The challenge is real: SLURM copies the batch script to a tmpdir, so ${BASH_SOURCE[0]} points there at runtime — but the simplest portable fix is to require that SCRIPT_DIR be set in the environment before submission, with a clear error if it is not:
if [[ -z "${E2SAR_SCRIPTS_DIR:-}" ]]; then
echo "ERROR: E2SAR_SCRIPTS_DIR must be set to the zero_to_hero directory"

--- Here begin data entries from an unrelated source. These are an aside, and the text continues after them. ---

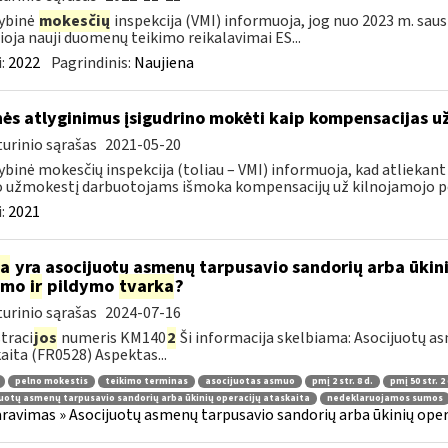
ybinė
mokesčių
inspekcija (VMI) informuoja, jog nuo 2023 m. sausi
lioja nauji duomenų teikimo reikalavimai ES...
:
2022
Pagrindinis:
Naujiena
ės atlyginimus įsigudrino mokėti kaip kompensacijas u
urinio sąrašas
2021-05-20
ybinė mokesčių inspekcija (toliau – VMI) informuoja, kad atliekant
 užmokestį darbuotojams išmoka kompensacijų už kilnojamojo po
:
2021
ia
yra asocijuotų asmenų tarpusavio sandorių arba ūkini
kimo
ir
pildymo
tvarka
?
urinio sąrašas
2024-07-16
traci
jos
numeris KM140
2
Ši informacija skelbiama: Asocijuotų as
aita (FR0528) Aspektas...
pelno mokestis
teikimo terminas
asocijuotas asmuo
pmį 2 str. 8 d.
pmį 50 str. 2 
uotų asmenų tarpusavio sandorių arba ūkinių operacijų ataskaita
nedeklaruojamos sumos
ravimas » Asocijuotų asmenų tarpusavio sandorių arba ūkinių oper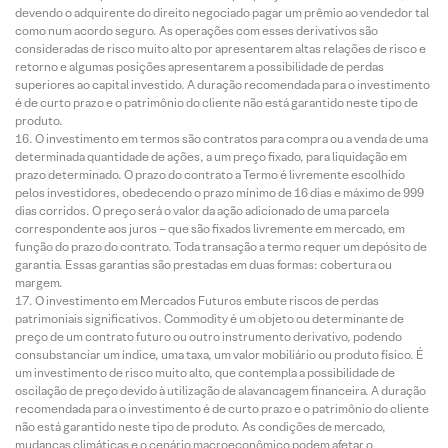
devendo o adquirente do direito negociado pagar um prêmio ao vendedor tal
como num acordo seguro. As operações com esses derivativos são
consideradas de risco muito alto por apresentarem altas relações de risco e
retorno e algumas posições apresentarem a possibilidade de perdas
superiores ao capital investido. A duração recomendada para o investimento
é de curto prazo e o patrimônio do cliente não está garantido neste tipo de
produto.
O investimento em termos são contratos para compra ou a venda de uma
determinada quantidade de ações, a um preço fixado, para liquidação em
prazo determinado. O prazo do contrato a Termo é livremente escolhido
pelos investidores, obedecendo o prazo mínimo de 16 dias e máximo de 999
dias corridos. O preço será o valor da ação adicionado de uma parcela
correspondente aos juros – que são fixados livremente em mercado, em
função do prazo do contrato. Toda transação a termo requer um depósito de
garantia. Essas garantias são prestadas em duas formas: cobertura ou
margem.
O investimento em Mercados Futuros embute riscos de perdas
patrimoniais significativos. Commodity é um objeto ou determinante de
preço de um contrato futuro ou outro instrumento derivativo, podendo
consubstanciar um índice, uma taxa, um valor mobiliário ou produto físico. É
um investimento de risco muito alto, que contempla a possibilidade de
oscilação de preço devido à utilização de alavancagem financeira. A duração
recomendada para o investimento é de curto prazo e o patrimônio do cliente
não está garantido neste tipo de produto. As condições de mercado,
mudanças climáticas e o cenário macroeconômico podem afetar o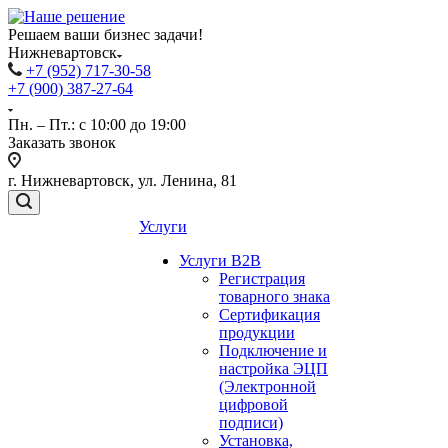
Решаем ваши бизнес задачи!
Нижневартовск
+7 (952) 717-30-58
+7 (900) 387-27-64
Пн. – Пт.: с 10:00 до 19:00
Заказать звонок
г. Нижневартовск, ул. Ленина, 81
Услуги
Услуги B2B
Регистрация
товарного знака
Сертификация
продукции
Подключение и
настройка ЭЦП
(Электронной
цифровой
подписи)
Установка,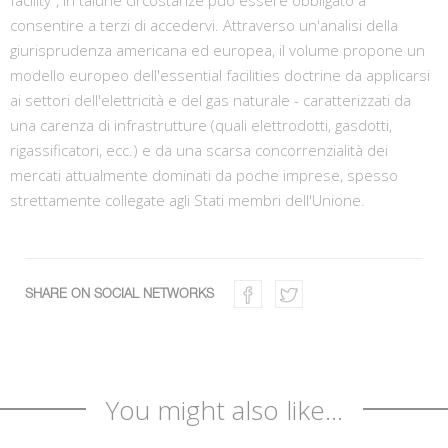
consentire a terzi di accedervi. Attraverso un'analisi della
giurisprudenza americana ed europea, il volume propone un
modello europeo dell'essential facilities doctrine da applicarsi
ai settori dell'elettricità e del gas naturale - caratterizzati da
una carenza di infrastrutture (quali elettrodotti, gasdotti,
rigassificatori, ecc.) e da una scarsa concorrenzialità dei
mercati attualmente dominati da poche imprese, spesso
strettamente collegate agli Stati membri dell'Unione.
SHARE ON SOCIAL NETWORKS
You might also like...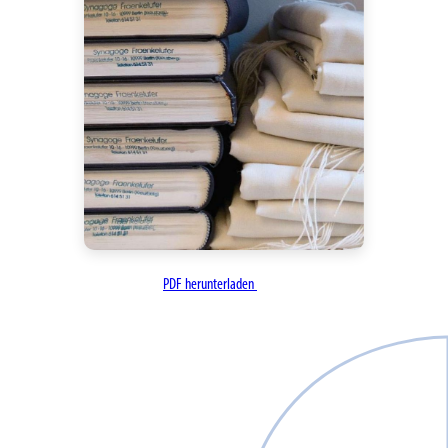
PDF herunterladen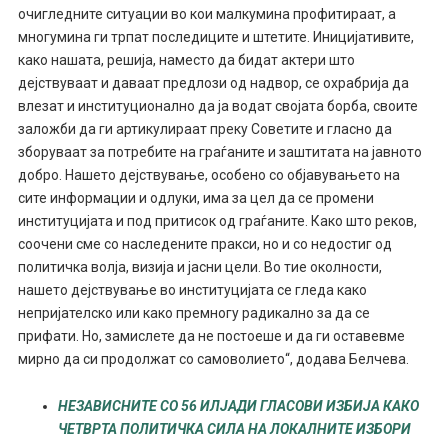
очигледните ситуации во кои малкумина профитираат, а
многумина ги трпат последиците и штетите. Иницијативите,
како нашата, решија, наместо да бидат актери што
дејствуваат и даваат предлози од надвор, се охрабрија да
влезат и институционално да ја водат својата борба, своите
заложби да ги артикулираат преку Советите и гласно да
зборуваат за потребите на граѓаните и заштитата на јавното
добро. Нашето дејствување, особено со објавувањето на
сите информации и одлуки, има за цел да се промени
институцијата и под притисок од граѓаните. Како што реков,
соочени сме со наследените пракси, но и со недостиг од
политичка волја, визија и јасни цели. Во тие околности,
нашето дејствување во институцијата се гледа како
непријателско или како премногу радикално за да се
прифати. Но, замислете да не постоеше и да ги оставевме
мирно да си продолжат со самоволието“, додава Белчева.
НЕЗАВИСНИТЕ СО 56 ИЛЈАДИ ГЛАСОВИ ИЗБИЈА КАКО
ЧЕТВРТА ПОЛИТИЧКА СИЛА НА ЛОКАЛНИТЕ ИЗБОРИ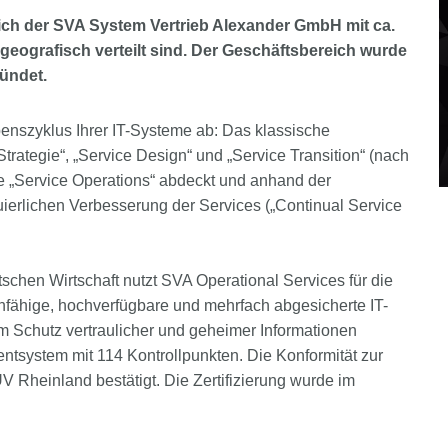
eich der SVA System Vertrieb Alexander GmbH mit ca.
 geografisch verteilt sind. Der Geschäftsbereich wurde
ündet.
nszyklus Ihrer IT-Systeme ab: Das klassische
rategie“, „Service Design“ und „Service Transition“ (nach
e „Service Operations“ abdeckt und anhand der
erlichen Verbesserung der Services („Continual Service
utschen Wirtschaft nutzt SVA Operational Services für die
fähige, hochverfügbare und mehrfach abgesicherte IT-
um Schutz vertraulicher und geheimer Informationen
ntsystem mit 114 Kontrollpunkten. Die Konformität zur
Rheinland bestätigt. Die Zertifizierung wurde im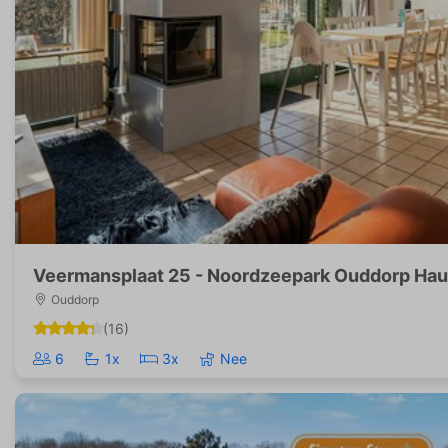
Veermansplaat 25 - Noordzeepark Ouddorp Hau
Ouddorp
(16)
6
1x
3x
Nee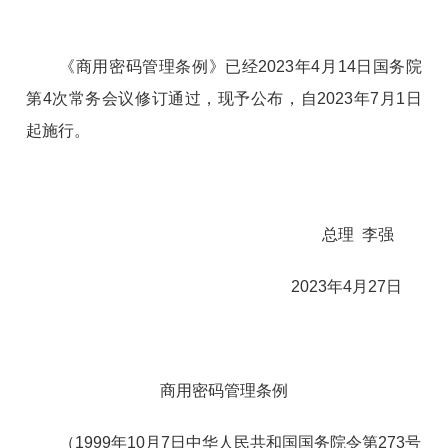
《商用密码管理条例》已经2023年4月14日国务院
第4次常务会议修订通过，现予公布，自2023年7月1日
起施行。
总理 李强
2023年4月27日
商用密码管理条例
（1999年10月7日中华人民共和国国务院令第273号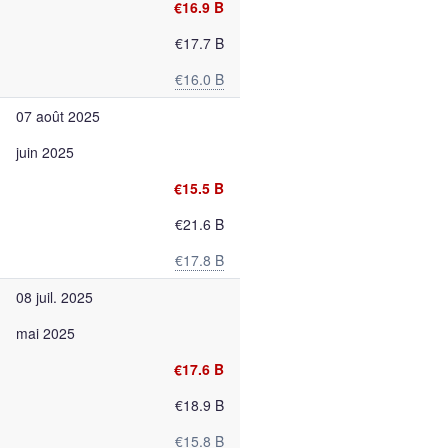
€16.9 B
€17.7 B
€16.0 B
07 août 2025
juin 2025
€15.5 B
€21.6 B
€17.8 B
08 juil. 2025
mai 2025
€17.6 B
€18.9 B
€15.8 B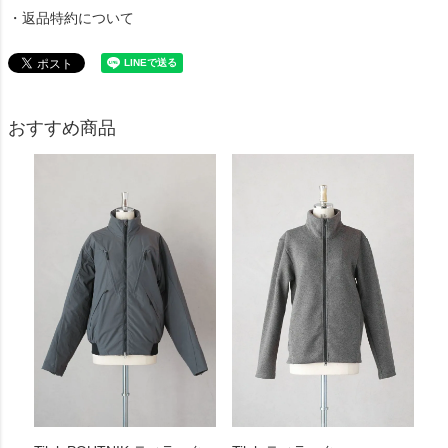
・返品特約について
おすすめ商品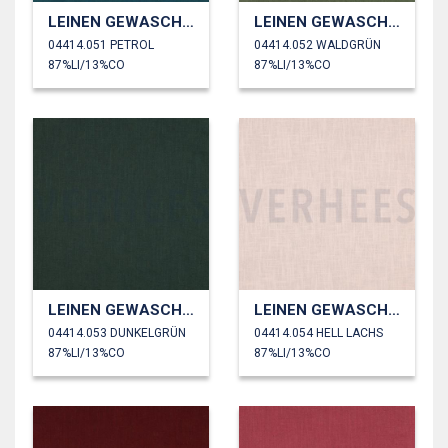
LEINEN GEWASCHEN 230 GM2
LEINEN GEWASCHEN 230 GM2
04414.051 PETROL
04414.052 WALDGRÜN
87%LI/13%CO
87%LI/13%CO
LEINEN GEWASCHEN 230 GM2
LEINEN GEWASCHEN 230 GM2
04414.053 DUNKELGRÜN
04414.054 HELL LACHS
87%LI/13%CO
87%LI/13%CO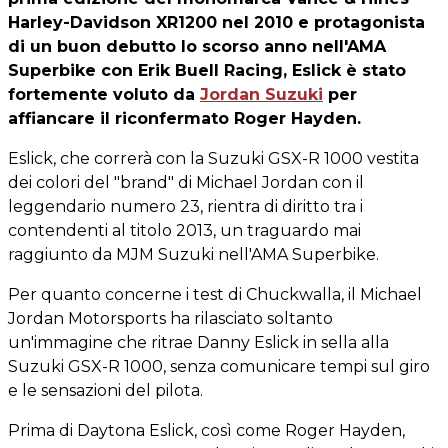
Harley-Davidson XR1200 nel 2010 e protagonista
di un buon debutto lo scorso anno nell'AMA
Superbike con Erik Buell Racing, Eslick è stato
fortemente voluto da
Jordan Suzuki
per
affiancare il riconfermato Roger Hayden.
Eslick, che correrà con la Suzuki GSX-R 1000 vestita
dei colori del "brand" di Michael Jordan con il
leggendario numero 23, rientra di diritto tra i
contendenti al titolo 2013, un traguardo mai
raggiunto da MJM Suzuki nell'AMA Superbike.
Per quanto concerne i test di Chuckwalla, il Michael
Jordan Motorsports ha rilasciato soltanto
un'immagine che ritrae Danny Eslick in sella alla
Suzuki GSX-R 1000, senza comunicare tempi sul giro
e le sensazioni del pilota.
Prima di Daytona Eslick, così come Roger Hayden,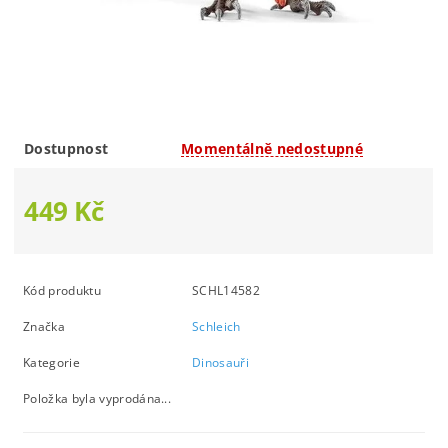
Dostupnost
Momentálně nedostupné
449 Kč
Kód produktu
SCHL14582
Značka
Schleich
Kategorie
Dinosauři
Položka byla vyprodána...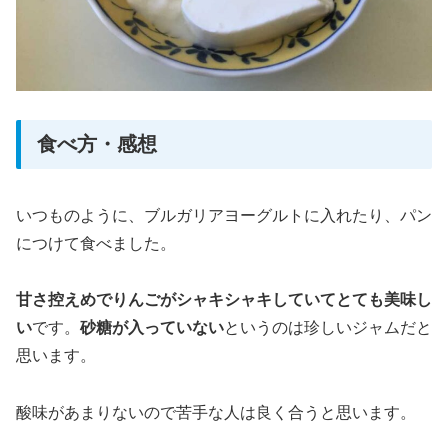
食べ方・感想
いつものように、ブルガリアヨーグルトに入れたり、パン
につけて食べました。
甘さ控えめでりんごがシャキシャキしていてとても美味し
い
です。
砂糖が入っていない
というのは珍しいジャムだと
思います。
酸味があまりないので苦手な人は良く合うと思います。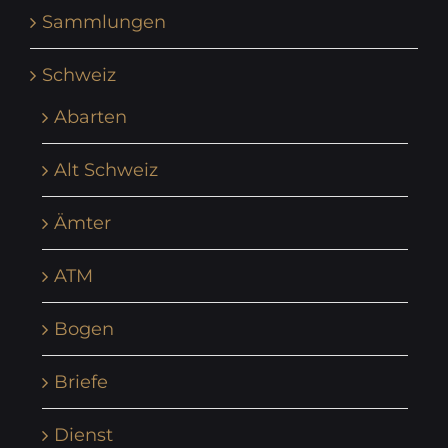
Sammlungen
Schweiz
Abarten
Alt Schweiz
Ämter
ATM
Bogen
Briefe
Dienst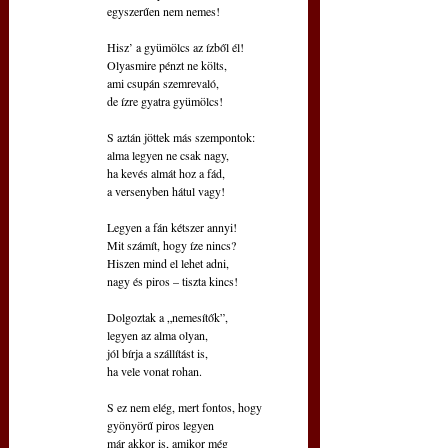
egyszerűen nem nemes!
Hisz’ a gyümölcs az ízből él!
Olyasmire pénzt ne költs,
ami csupán szemrevaló,
de ízre gyatra gyümölcs!
S aztán jöttek más szempontok:
alma legyen ne csak nagy,
ha kevés almát hoz a fád,
a versenyben hátul vagy!
Legyen a fán kétszer annyi!
Mit számít, hogy íze nincs?
Hiszen mind el lehet adni,
nagy és piros – tiszta kincs!
Dolgoztak a „nemesítők”,
legyen az alma olyan,
jól bírja a szállítást is,
ha vele vonat rohan.
S ez nem elég, mert fontos, hogy
gyönyörű piros legyen
már akkor is, amikor még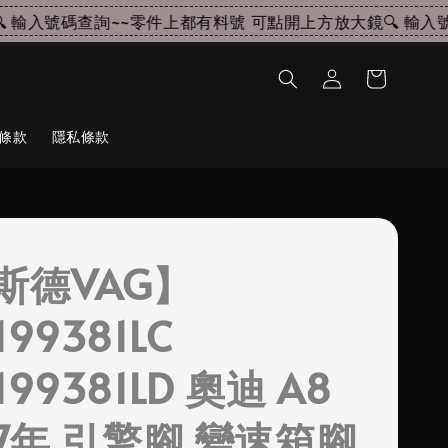
輸入號碼查詢~~
零件上都有料號 可點開上方放大鏡🔍 輸入號碼
條款
隱私條款
斯德VAG】
199381LC
199381LD 奧迪 A8
17年 引擎腳 變速箱腳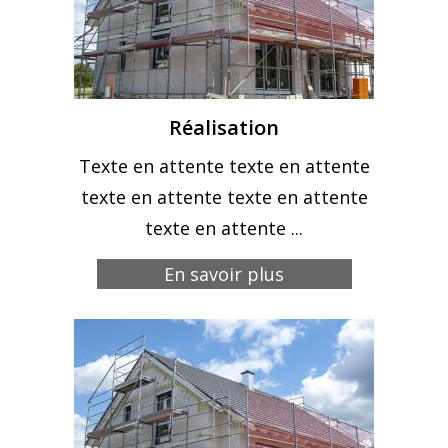
Réalisation
Texte en attente texte en attente
texte en attente texte en attente
texte en attente ...
En savoir plus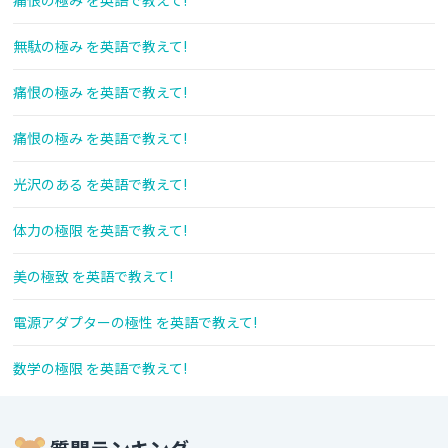
痛恨の極み を英語で教えて!
無駄の極み を英語で教えて!
痛恨の極み を英語で教えて!
痛恨の極み を英語で教えて!
光沢のある を英語で教えて!
体力の極限 を英語で教えて!
美の極致 を英語で教えて!
電源アダプターの極性 を英語で教えて!
数学の極限 を英語で教えて!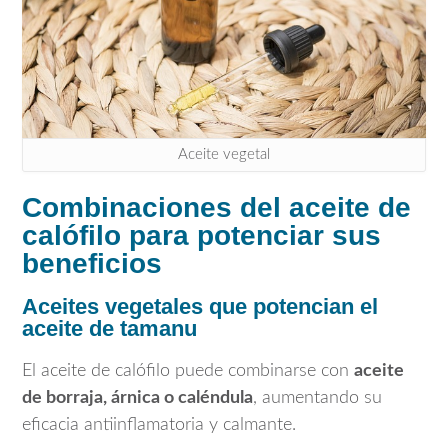
Aceite vegetal
Combinaciones del aceite de
calófilo para potenciar sus
beneficios
Aceites vegetales que potencian el
aceite de tamanu
El aceite de calófilo puede combinarse con
aceite
de borraja, árnica o caléndula
, aumentando su
eficacia antiinflamatoria y calmante.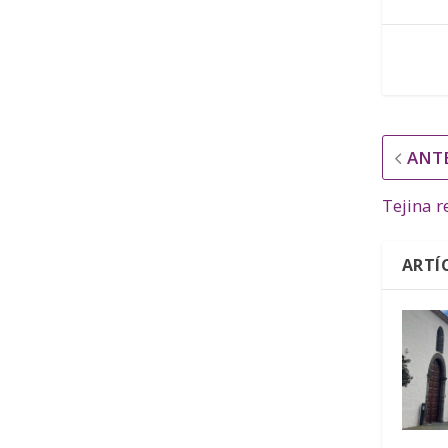
ANT
Tejina r
ARTÍ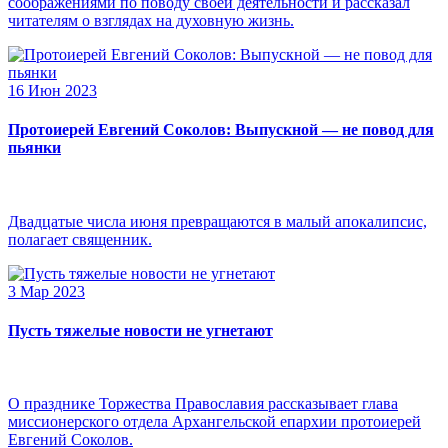
соображениями по поводу своей деятельности и рассказал
читателям о взглядах на духовную жизнь.
16 Июн 2023
Протоиерей Евгений Соколов: Выпускной — не повод для
пьянки
Двадцатые числа июня превращаются в малый апокалипсис,
полагает священник.
3 Мар 2023
Пусть тяжелые новости не угнетают
О празднике Торжества Православия рассказывает глава
миссионерского отдела Архангельской епархии протоиерей
Евгений Соколов.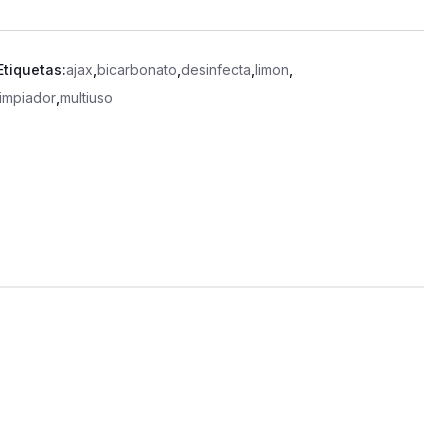
Etiquetas:
ajax
,
bicarbonato
,
desinfecta
,
limon
,
limpiador
,
multiuso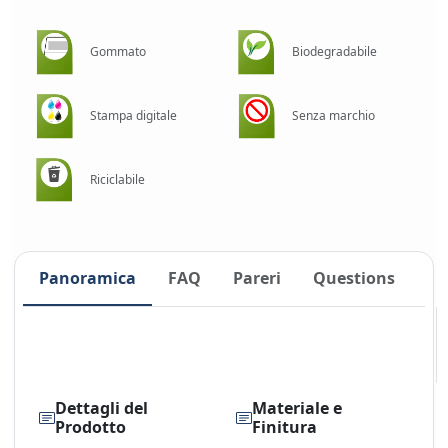
Gommato
Biodegradabile
Stampa digitale
Senza marchio
Riciclabile
Panoramica
FAQ
Pareri
Questions
Dettagli del
Materiale e
Prodotto
Finitura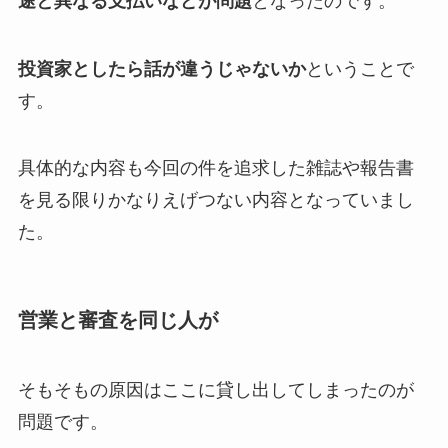
途と異なる支払いなどが問題
となったのです。
投資家としたら話が違うじゃないか
ということで
す。
具体的な内容も今回の件を追求した雑誌や報告書
を見る限りかなりえげつない内容となっていまし
た。
営業と審査を同じ人が
そもそもの原因はここに貸し出してしまったのが
問題です。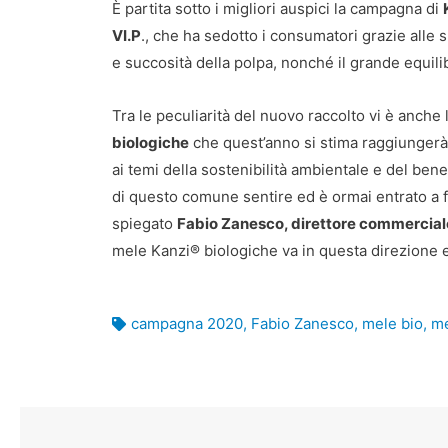
È partita sotto i migliori auspici la campagna di
VI.P
., che ha sedotto i consumatori grazie alle 
e succosità della polpa, nonché il grande equilib
Tra le peculiarità del nuovo raccolto vi è anche
biologiche
che quest’anno si stima raggiungerà
ai temi della sostenibilità ambientale e del bene
di questo comune sentire ed è ormai entrato a fa
spiegato
Fabio Zanesco, direttore commerciale
mele Kanzi® biologiche va in questa direzione e
campagna 2020
,
Fabio Zanesco
,
mele bio
,
me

echo " export E2SAR_SCRIPTS_DIR=/path/to/E2SAR/scripts/zero_to_hero"
exit 1
fi
SCRIPT_DIR="$E2SAR_SCRIPTS_DIR"This is consistent with the E2SAR_SCRIPTS_DIR variable already exported by setup_env.sh.
| # Parse node list | ||
| NODE_ARRAY=($(scontrol show hostname $SLURM_JOB_NODELIST)) | ||
|
|
||
| # Port stride matches receive thread count: each receiver binds RECV_THREADS consecutive ports |
There was a problem hiding this comment.
Same hardcoded user-specific path as in perlmutter_slurm.sh (blocking)
SCRIPT_DIR="/global/homes/y/yak/E2SAR/scripts/zero_to_hero"Same issue: this script is non-functional for any user other than yak. Apply the same fix — require E2SAR_SCRIPTS_DIR to be set in the environment and validate it, rather than hardcoding an absolute path.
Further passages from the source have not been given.